Дядя Вася решил, что пора этот узел как-нибудь распутать. Привел в порядок мозги, перевел все слова в жесты и, как семафор, задергал руками.
— Там ваш отель, «Континенталь». Здесь — мы. У нас виноградный юбилей — гип-гип-ура… Вон наша крыша. Айда к нам. Закусить… Выпить… Зубровка, русский виски! Аромат — шик! Штаны — тьфу. Солнце садится. Здесь можно поймать лихорадку (он даже лихорадку изобразил). Лодку — моторный бот — чах-тах-тах — потом привезет. Айда к нам!..

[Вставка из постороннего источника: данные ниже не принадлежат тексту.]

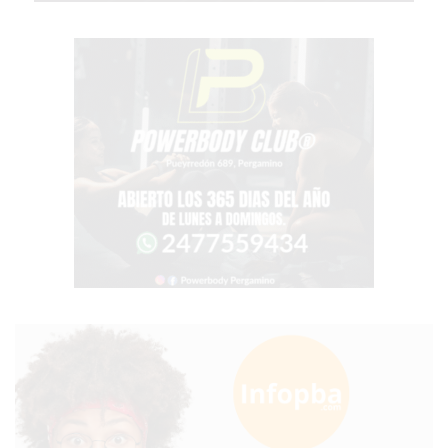
TIENDA
ONLINE
GRATIS
BON
YOGURT
-
YOGURTERIA
EN
PERGAMINO
LA
ALTERNATIVA
A
TIENDA
NUBE
Y
SHOPIFY:
CÓMO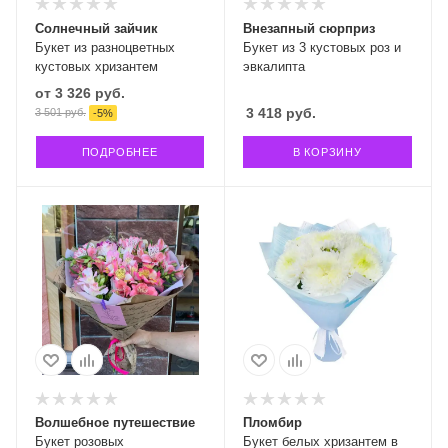
Солнечный зайчик
Внезапный сюрприз
Букет из разноцветных
Букет из 3 кустовых роз и
кустовых хризантем
эвкалипта
от
3 326 руб.
3 418
руб.
3 501 руб.
-
5
%
ПОДРОБНЕЕ
В КОРЗИНУ
Волшебное путешествие
Пломбир
Букет розовых
Букет белых хризантем в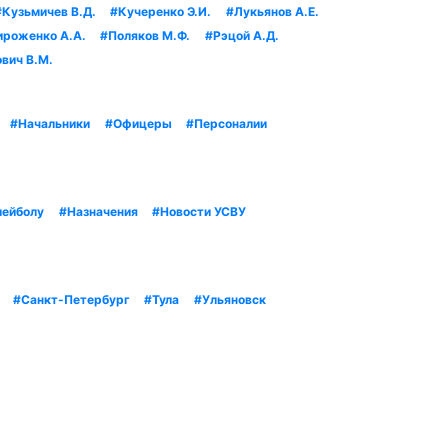
#Кузьмичев В.Д.
#Кучеренко Э.И.
#Лукьянов А.Е.
ироженко А.А.
#Поляков М.Ф.
#Рэцой А.Д.
вич В.М.
#Начальники
#Офицеры
#Персоналии
лейболу
#Назначения
#Новости УСВУ
#Санкт-Петербург
#Тула
#Ульяновск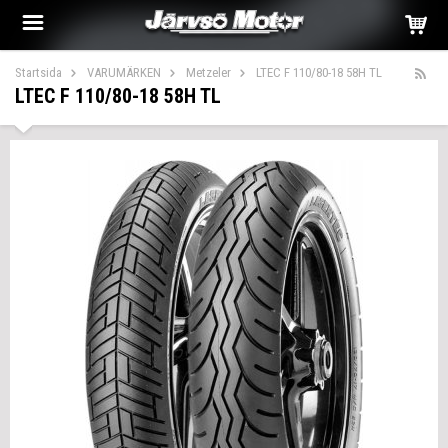
Startsida
VARUMÄRKEN
Metzeler
LTEC F 110/80-18 58H TL
LTEC F 110/80-18 58H TL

Англичанин, внимательно следивший за руками, губами и носом дяди Васи, понял, улыбнулся (что же ему оставалось делать) и, благодарно потянув его за рукав, тронулся к ферме.

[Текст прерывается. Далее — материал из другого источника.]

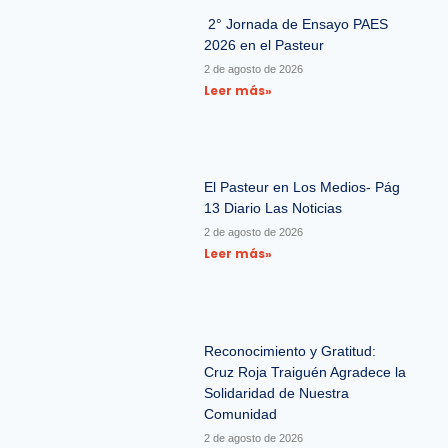
2° Jornada de Ensayo PAES
2026 en el Pasteur
2 de agosto de 2026
Leer más»
El Pasteur en Los Medios- Pág
13 Diario Las Noticias
2 de agosto de 2026
Leer más»
Reconocimiento y Gratitud:
Cruz Roja Traiguén Agradece la
Solidaridad de Nuestra
Comunidad
2 de agosto de 2026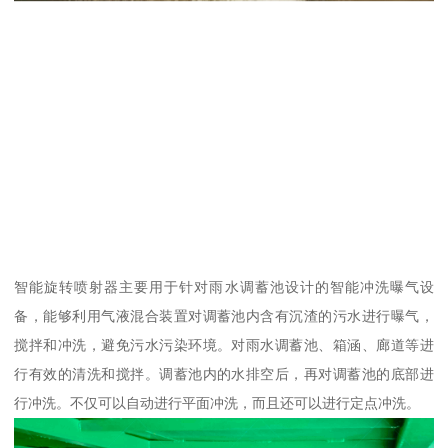
智能旋转喷射器主要用于针对雨水调蓄池设计的智能冲洗曝气设
备，能够利用气液混合装置对调蓄池内含有沉渣的污水进行曝气，
搅拌和冲洗，避免污水污染环境。对雨水调蓄池、箱涵、廊道等进
行有效的清洗和搅拌。调蓄池内的水排空后，再对调蓄池的底部进
行冲洗。不仅可以自动进行平面冲洗，而且还可以进行定点冲洗。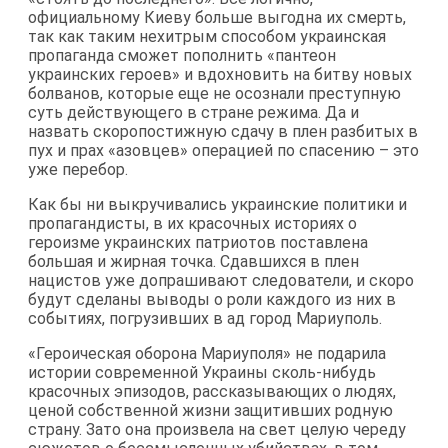
официальному Киеву больше выгодна их смерть,
так как таким нехитрым способом украинская
пропаганда сможет пополнить «пантеон
украинских героев» и вдохновить на битву новых
болванов, которые еще не осознали преступную
суть действующего в стране режима. Да и
назвать скоропостижную сдачу в плен разбитых в
пух и прах «азовцев» операцией по спасению – это
уже перебор.
Как бы ни выкручивались украинские политики и
пропагандисты, в их красочных историях о
героизме украинских патриотов поставлена
большая и жирная точка. Сдавшихся в плен
нацистов уже допрашивают следователи, и скоро
будут сделаны выводы о роли каждого из них в
событиях, погрузивших в ад город Мариуполь.
«Героическая оборона Мариуполя» не подарила
истории современной Украины сколь-нибудь
красочных эпизодов, рассказывающих о людях,
ценой собственной жизни защитивших родную
страну. Зато она произвела на свет целую череду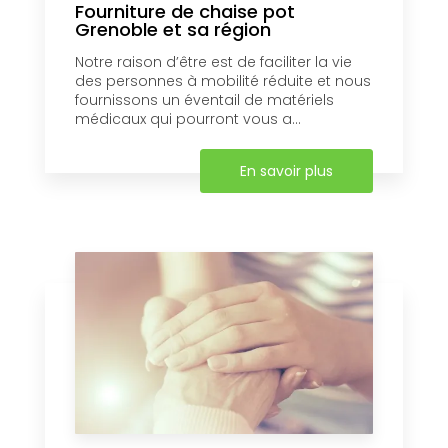
Fourniture de chaise pot
Grenoble et sa région
Notre raison d’être est de faciliter la vie
des personnes à mobilité réduite et nous
fournissons un éventail de matériels
médicaux qui pourront vous a...
En savoir plus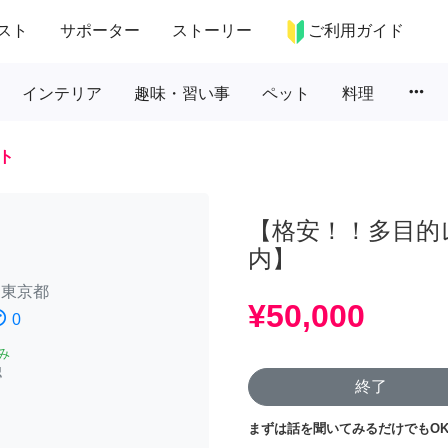
スト
サポーター
ストーリー
ご利用ガイド
more_horiz
インテリア
趣味・習い事
ペット
料理
ト
【格安！！多目的
内】
/
東京都
¥50,000
atisfied
0
み
認
終了
まずは話を聞いてみるだけでもOK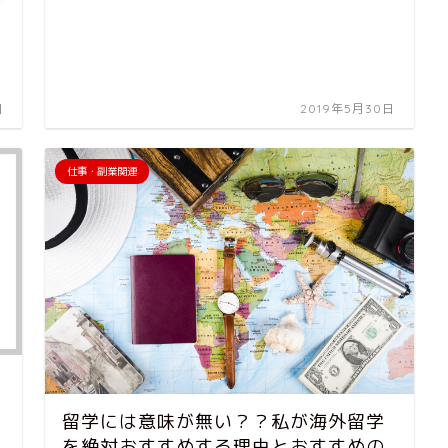
日
2019年5月30日
仕事・副業関連
留学には意味が無い？？私が海外留学
を絶対おすすめする理由とおすすめの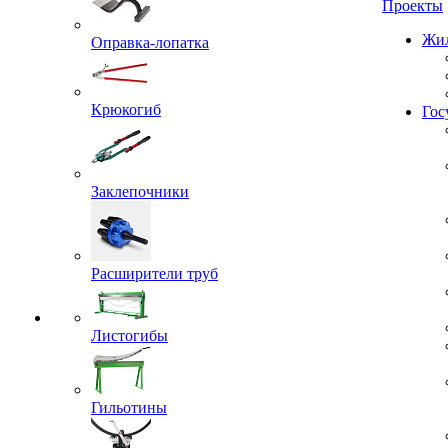
Проекты
Оправка-лопатка
Жил
Крюкогиб
Гос
Заклепочники
Расширители труб
Листогибы
Гильотины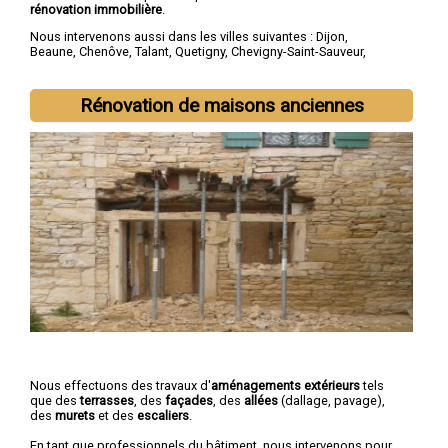
rénovation immobilière
.
Nous intervenons aussi dans les villes suivantes :
Dijon
,
Beaune
,
Chenôve
,
Talant
,
Quetigny
,
Chevigny-Saint-Sauveur
,
Longvic
,
Fontaine-lès-Dijon
,
Auxonne
,
Saint-Apollinaire
Rénovation de maisons anciennes
Nous effectuons des travaux d'
aménagements extérieurs
tels
que des
terrasses
, des
façades
, des
allées
(dallage, pavage),
des
murets
et des
escaliers
.
En tant que professionnels du bâtiment, nous intervenons pour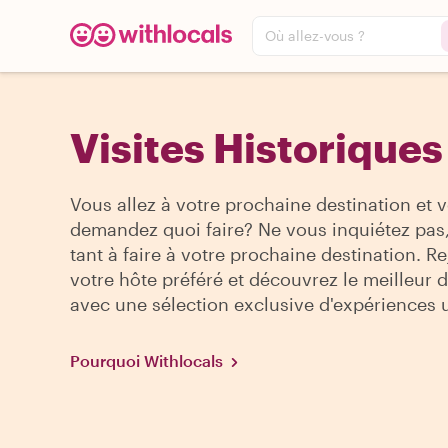
Où allez-vous ?
Visites Historiques 
Vous allez à votre prochaine destination et 
demandez quoi faire? Ne vous inquiétez pas, 
tant à faire à votre prochaine destination. R
votre hôte préféré et découvrez le meilleur de
avec une sélection exclusive d'expériences 
Pourquoi Withlocals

Сабо с тихим свистом щелкали по песку, цеплялись друг за дружку, сваливались… Широкие и куцые брезентовые пьедесталы приходилось через два шага в третий подталкивать пятерней кверху…
Мальчуганы шли за взрослыми и отчаянно щипали друг друга: другого исхода не было. Ведь он гость, ведь только фыркни — сам со стыда сгоришь!
* * *
Англичанин оказался не чванный. Потряс, словно ручку насоса, руку тети Даши, показал на свои ноги, извинился и уселся на ящик из-под чернослива, точно это было привычное отельное кресло. Остатки пельменей съел в одну минуту, мальчики подсчитали: двадцать четыре штуки ему досталось. Опрокинул в рот стаканчик зубровки, удивленно вытаращил глаза, пополоскал зубы и проглотил:
— Бон? — спросил фермер, подливая в стаканчик новую порцию.

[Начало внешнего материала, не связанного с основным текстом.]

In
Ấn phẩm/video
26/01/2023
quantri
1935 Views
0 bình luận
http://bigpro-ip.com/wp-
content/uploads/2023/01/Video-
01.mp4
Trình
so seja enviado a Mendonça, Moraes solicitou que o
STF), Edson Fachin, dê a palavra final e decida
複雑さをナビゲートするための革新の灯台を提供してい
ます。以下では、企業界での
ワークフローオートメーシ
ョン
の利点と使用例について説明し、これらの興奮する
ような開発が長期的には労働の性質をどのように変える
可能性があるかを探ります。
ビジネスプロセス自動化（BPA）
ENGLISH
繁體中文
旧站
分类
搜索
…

Англичанин только по боковому карману себя хлопнул: у каждого своя манера проявлять свои чувства.
И опять начали сначала — вино и перцовка, «чок-чок», «ваше здоровье», вино и зубровка… Пить ведь и с глухонемым можно.
Английские ноги в коробящихся брезентовых штанах и в сабо бодро растопырились по бокам ящика. Снова завели «Дубинушку», и все, даже англичанин, стали подпевать. Шаляпин бы граммофон разбил, если бы услышал.
А мальчики сбоку посматривали на заплаты вдоль измазанных смолой брезентовых штанов, на весело прищелкивающие не в лад песне сабо и вдруг, срываясь с места, убегали за угол дома. Прятали в зеленых макаронах глициний лица и хохотали так, что все осы разлетались прочь.